__EXERCISE INSTRUCTIONS__:
Repeat exactly the lines from the start of the entries below through the line containing "Täterschaft beim Postplatz eine Plakatsäul". Omit the rest.

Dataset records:
- - - - -

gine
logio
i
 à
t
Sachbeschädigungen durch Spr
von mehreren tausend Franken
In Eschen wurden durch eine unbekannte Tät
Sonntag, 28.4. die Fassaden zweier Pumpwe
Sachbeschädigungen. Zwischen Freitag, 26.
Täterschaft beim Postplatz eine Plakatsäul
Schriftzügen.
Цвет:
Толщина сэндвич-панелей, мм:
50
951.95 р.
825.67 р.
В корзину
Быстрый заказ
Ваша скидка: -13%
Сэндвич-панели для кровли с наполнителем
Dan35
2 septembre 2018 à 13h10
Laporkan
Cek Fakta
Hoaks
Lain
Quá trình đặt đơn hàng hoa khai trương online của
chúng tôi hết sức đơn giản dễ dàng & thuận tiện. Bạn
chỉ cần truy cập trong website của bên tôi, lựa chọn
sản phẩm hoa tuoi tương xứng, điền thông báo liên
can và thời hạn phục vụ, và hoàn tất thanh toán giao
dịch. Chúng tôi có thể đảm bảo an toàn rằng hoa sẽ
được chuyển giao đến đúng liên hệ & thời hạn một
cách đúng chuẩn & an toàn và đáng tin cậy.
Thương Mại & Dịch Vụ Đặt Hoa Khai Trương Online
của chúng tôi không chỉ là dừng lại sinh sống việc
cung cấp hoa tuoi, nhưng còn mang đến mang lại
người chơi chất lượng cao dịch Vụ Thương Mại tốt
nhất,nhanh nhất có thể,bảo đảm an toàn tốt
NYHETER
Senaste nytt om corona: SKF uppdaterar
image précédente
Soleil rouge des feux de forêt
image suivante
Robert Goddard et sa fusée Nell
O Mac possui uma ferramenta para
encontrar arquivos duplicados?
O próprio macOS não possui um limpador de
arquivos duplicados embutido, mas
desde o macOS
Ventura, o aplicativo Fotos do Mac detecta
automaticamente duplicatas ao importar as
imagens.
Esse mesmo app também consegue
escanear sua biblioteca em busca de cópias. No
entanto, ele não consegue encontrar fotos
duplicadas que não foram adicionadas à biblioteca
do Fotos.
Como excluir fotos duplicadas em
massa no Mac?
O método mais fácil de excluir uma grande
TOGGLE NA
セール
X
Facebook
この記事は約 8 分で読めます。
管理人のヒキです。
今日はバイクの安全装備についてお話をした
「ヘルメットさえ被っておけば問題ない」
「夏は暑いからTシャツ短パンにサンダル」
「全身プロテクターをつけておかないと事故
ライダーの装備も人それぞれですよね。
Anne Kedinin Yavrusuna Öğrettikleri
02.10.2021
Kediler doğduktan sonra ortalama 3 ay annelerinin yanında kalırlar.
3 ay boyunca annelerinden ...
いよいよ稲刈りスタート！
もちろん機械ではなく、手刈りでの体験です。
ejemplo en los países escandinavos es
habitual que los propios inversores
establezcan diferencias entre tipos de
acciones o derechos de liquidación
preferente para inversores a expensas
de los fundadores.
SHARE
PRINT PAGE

- - - - -

__FINISHED TASK__:
gine
logio
i
 à
t
Sachbeschädigungen durch Spr
von mehreren tausend Franken
In Eschen wurden durch eine unbekannte Tät
Sonntag, 28.4. die Fassaden zweier Pumpwe
Sachbeschädigungen. Zwischen Freitag, 26.
Täterschaft beim Postplatz eine Plakatsäul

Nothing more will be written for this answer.